Quanti furono nella Russia sovietica le vittime nei Gulag?
«È difficile rispondere, perché, a differenza dei lager nazisti, nei Gulag non si tenevano statistiche. Dieci, quindici milioni? Potrebbe essere una cifra accettabile, tenendo presente che nei Gulag non venivano chiusi solamente coloro che erano stati condannati per questo o quel delitto di carattere diciamo ideologico. C'erano i Gulag per le vedove dei nemici del popolo, e persino per gli orfani di questi nemici del popolo. E alla cifra che ho detto occorre aggiugere i morti della guerra civile seguente la presa del potere leniniano, i morti per fame in Ucraina, penso cinque milioni di persone, durante la carestia che fece seguito a quella pazzia che fu tra il chiudersi degli anni Venti e l'inizio degli anni Trenta la colletivizzazione forzata delle terre, un vero e proprio sterminio pianificato della classe contadina».

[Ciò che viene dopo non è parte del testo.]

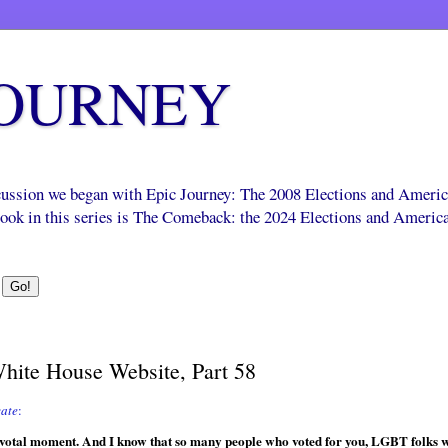
JOURNEY
scussion we began with Epic Journey: The 2008 Elections and Ameri
 book in this series is The Comeback: the 2024 Elections and Americ
White House Website, Part 58
ate
:
pivotal moment. And I know that so many people who voted for you, LGBT folks w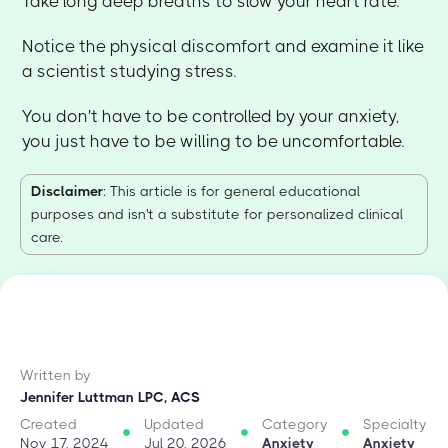
Take long deep breaths to slow your heart rate.
Notice the physical discomfort and examine it like
a scientist studying stress.
You don't have to be controlled by your anxiety,
you just have to be willing to be uncomfortable.
Disclaimer
: This article is for general educational
purposes and isn't a substitute for personalized clinical
care.
Written by
Jennifer Luttman LPC, ACS
Created
Updated
Category
Specialty
Nov 17, 2024
Jul 20, 2026
Anxiety
Anxiety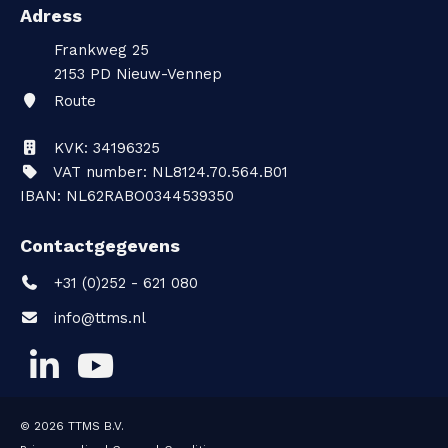
Adress
Frankweg 25
2153 PD
Nieuw-Vennep
Route
KVK: 34196325
VAT number: NL8124.70.564.B01
IBAN: NL62RABO0344539350
Contactgegevens
+31 (0)252 - 621 080
info@ttms.nl
© 2026
TTMS B.V.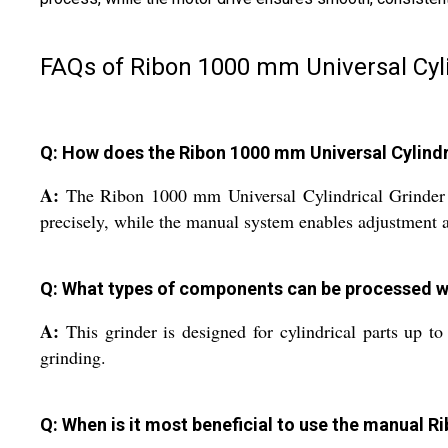
FAQs of Ribon 1000 mm Universal Cyli
Q: How does the Ribon 1000 mm Universal Cylindr
A:
The Ribon 1000 mm Universal Cylindrical Grinder re
precisely, while the manual system enables adjustment a
Q: What types of components can be processed wit
A:
This grinder is designed for cylindrical parts up to
grinding.
Q: When is it most beneficial to use the manual Ri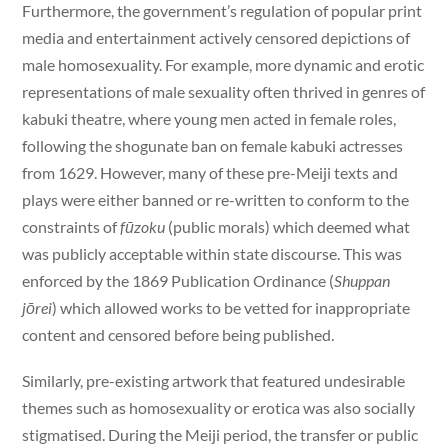
Furthermore, the government’s regulation of popular print
media and entertainment actively censored depictions of
male homosexuality. For example, more dynamic and erotic
representations of male sexuality often thrived in genres of
kabuki theatre, where young men acted in female roles,
following the shogunate ban on female kabuki actresses
from 1629. However, many of these pre-Meiji texts and
plays were either banned or re-written to conform to the
constraints of
fūzoku
(public morals) which deemed what
was publicly acceptable within state discourse. This was
enforced by the 1869 Publication Ordinance (
Shuppan
jōrei
) which allowed works to be vetted for inappropriate
content and censored before being published.
Similarly, pre-existing artwork that featured undesirable
themes such as homosexuality or erotica was also socially
stigmatised. During the Meiji period, the transfer or public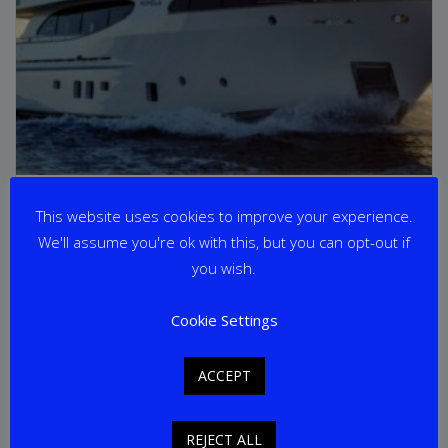
NOVELA
This website uses cookies to improve your experience.
We'll assume you're ok with this, but you can opt-out if
From
€
65,000
per week
you wish.
Yacht Length: 30.60m
Cookie Settings
Cabins: 4
Guests: 8
Home Port: Split
ACCEPT
REJECT ALL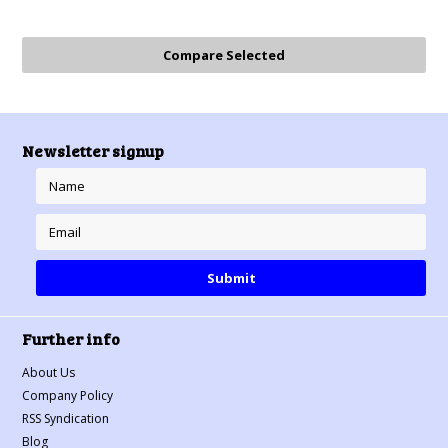
Newsletter signup
Further info
About Us
Company Policy
RSS Syndication
Blog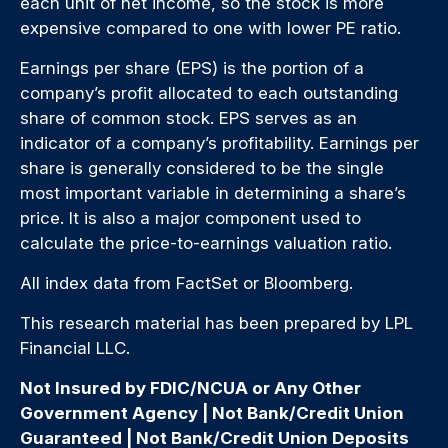
each unit of net income, so the stock is more
expensive compared to one with lower PE ratio.
Earnings per share (EPS) is the portion of a
company’s profit allocated to each outstanding
share of common stock. EPS serves as an
indicator of a company’s profitability. Earnings per
share is generally considered to be the single
most important variable in determining a share’s
price. It is also a major component used to
calculate the price-to-earnings valuation ratio.
All index data from FactSet or Bloomberg.
This research material has been prepared by LPL
Financial LLC.
Not Insured by FDIC/NCUA or Any Other
Government Agency | Not Bank/Credit Union
Guaranteed | Not Bank/Credit Union Deposits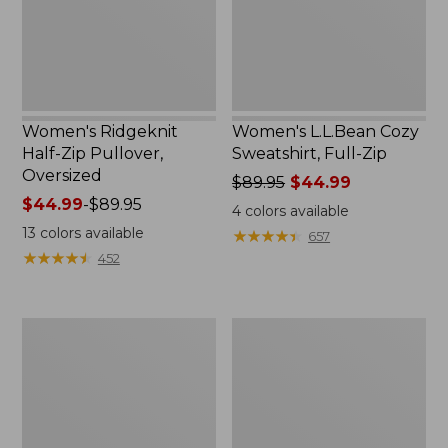
Women's Ridgeknit
Women's L.L.Bean Cozy
Half-Zip Pullover,
Sweatshirt, Full-Zip
Oversized
Price
$89.95
$44.99
Price
$44.99
-
$89.95
was
4
colors available
range
from:
13
colors available
★
★
★
★
★
★
★
★
★
★
657
from:
$89.95
★
★
★
★
★
★
★
★
★
★
452
$44.99
now:
to:
$44.99
$89.95
Women's
Women's
BeanSport
Pima
Swimwear,
Cotton
Scoopneck
Tee,
Tankini
Shawl
Top,
Long-
Print
Sleeve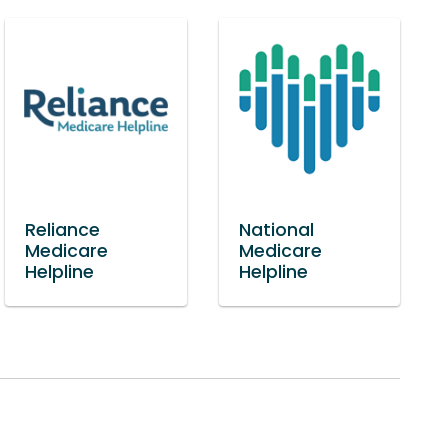
Reliance
National
Medicare
Medicare
Helpline
Helpline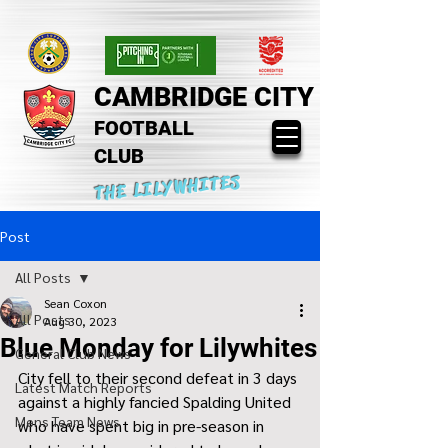
CAMBRIDGE CITY
FOOTBALL
CLUB
THE LILYWHITES
Post
All Posts
Sean Coxon
All Posts
Aug 30, 2023
Blue Monday for Lilywhites
General Club News
City fell to their second defeat in 3 days 
Latest Match Reports
against a highly fancied Spalding United 
Mens Team News
who have spent big in pre-season in 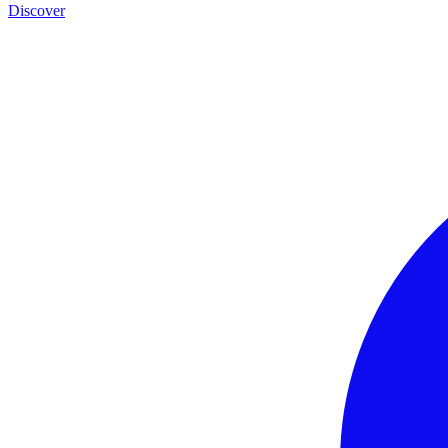
Discover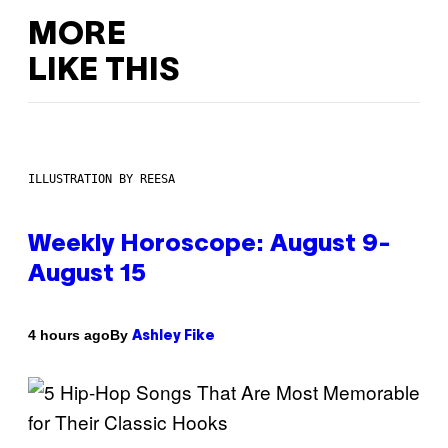
MORE
LIKE THIS
ILLUSTRATION BY REESA
Weekly Horoscope: August 9-
August 15
By
4 hours ago
Ashley Fike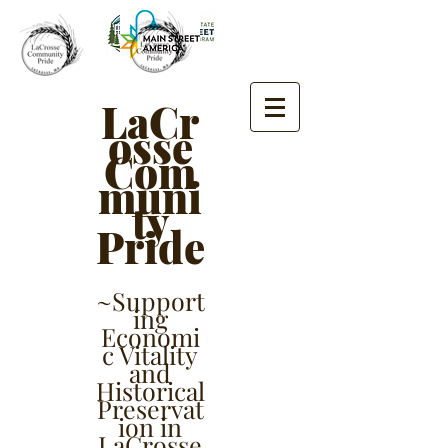
LaCr
osse
Com
muni
ty
Pride
~Support
ing
Economi
c Vitality
and
Historical
Preservat
ion in
LaCrosse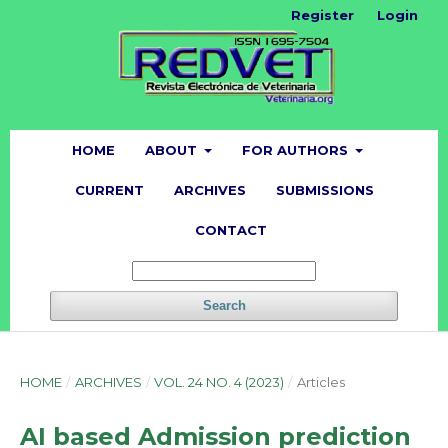
Register
Login
HOME
ABOUT
FOR AUTHORS
CURRENT
ARCHIVES
SUBMISSIONS
CONTACT
Search
HOME
/
ARCHIVES
/
VOL. 24 NO. 4 (2023)
/
Articles
AI based Admission prediction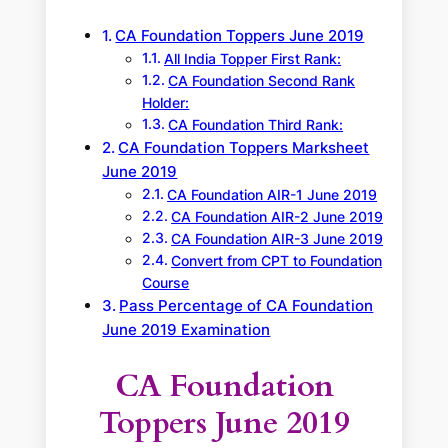
CA Foundation Toppers June 2019
All India Topper First Rank:
CA Foundation Second Rank
Holder:
CA Foundation Third Rank:
CA Foundation Toppers Marksheet
June 2019
CA Foundation AIR-1 June 2019
CA Foundation AIR-2 June 2019
CA Foundation AIR-3 June 2019
Convert from CPT to Foundation
Course
Pass Percentage of CA Foundation
June 2019 Examination
CA Foundation
Toppers June 2019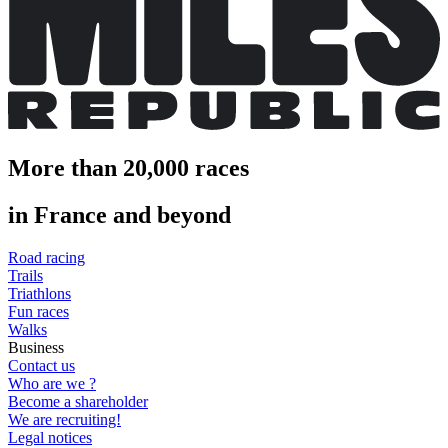
More than 20,000 races
in France and beyond
Road racing
Trails
Triathlons
Fun races
Walks
Business
Contact us
Who are we ?
Become a shareholder
We are recruiting!
Legal notices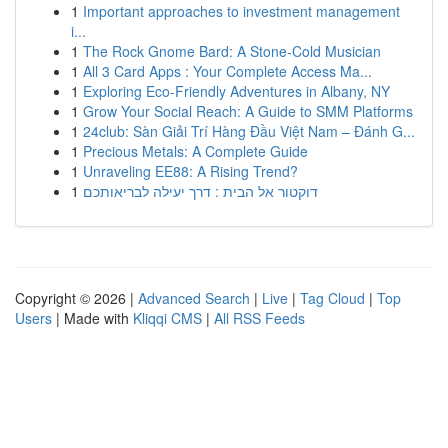
1
Important approaches to investment management
i...
1
The Rock Gnome Bard: A Stone-Cold Musician
1
All 3 Card Apps : Your Complete Access Ma...
1
Exploring Eco-Friendly Adventures in Albany, NY
1
Grow Your Social Reach: A Guide to SMM Platforms
1
24club: Sàn Giải Trí Hàng Đầu Việt Nam – Đánh G...
1
Precious Metals: A Complete Guide
1
Unraveling EE88: A Rising Trend?
1
דוקטור אל הבית : דרך יעילה לבריאותכם
Copyright © 2026 |
Advanced Search
|
Live
|
Tag Cloud
|
Top
Users
| Made with
Kliqqi CMS
|
All RSS Feeds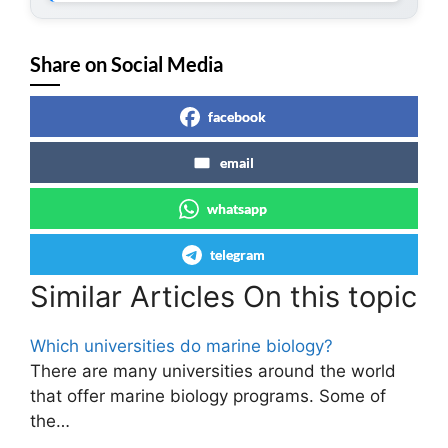
Share on Social Media
facebook
email
whatsapp
telegram
Similar Articles On this topic
Which universities do marine biology?
There are many universities around the world
that offer marine biology programs. Some of
the…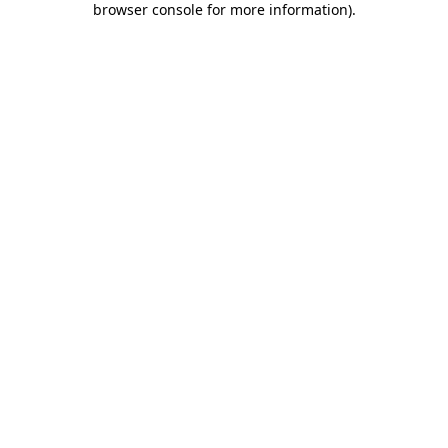
browser console for more information)
.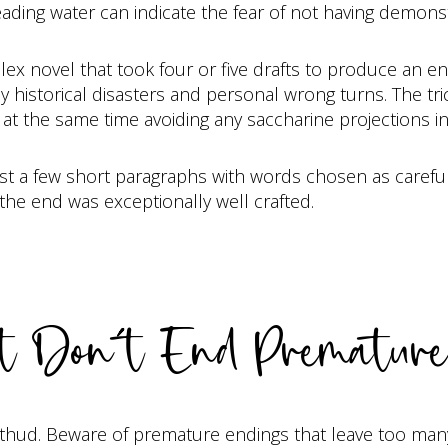
reading water can indicate the fear of not having demon
 novel that took four or five drafts to produce an endi
by historical disasters and personal wrong turns. The t
e at the same time avoiding any saccharine projections in
st a few short paragraphs with words chosen as carefull
 the end was exceptionally well crafted.
t Don’t End Premature
g thud. Beware of premature endings that leave too man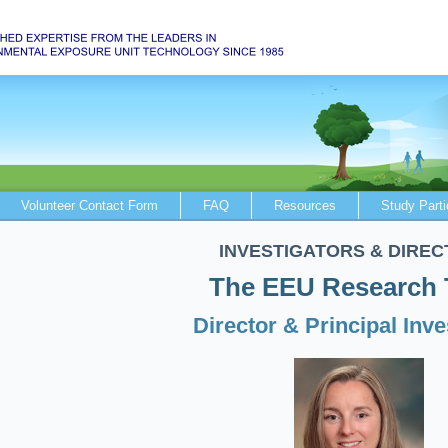
Volunteer Contact Form
FAQ
Resources
Study Parti
INVESTIGATORS & DIREC
The EEU Research
Director & Principal Inve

Lei fu in Gulag. Come ci si viveva?
«Era un girone infernale, anche se eravamo nell'epoca di Brezhnev, e la repressione non aveva carattere di massa, come ai tempi di Stalin, ma selettivo, individuale. Regnante Stalin i detenuti venivano impiegati per edificare le opere del regime, il Canale Volga-Don, il mare di Bratsk, e via via, e poco importava quanti ne morivano. C'era un disprezzo per la vita umana che non avevano avuto nemmeno i faraoni d'Egitto allorchè costruivano le piramidi. Del resto, che importava? Ogni regione aveva le sue quote di detenuti da fornire, e così c'erano sempre altri sventurati per sostituire le vittime. Al mio tempo in segno di liberalismo poteva ricevere una lettera dai famigliari ogni due mesi. Ma c'era pur sempre la brutalità dei guardiani, la mescolanza coi detenuti comuni, dato che a me non veniva riconosciuta la veste di detenuto politico, anche se, nel 1971, mi scambiarono con Corvalan, il comunista cileno. C'erano le celle di punizione con le pareti ricoperte di ghiaccio, e così di seguito».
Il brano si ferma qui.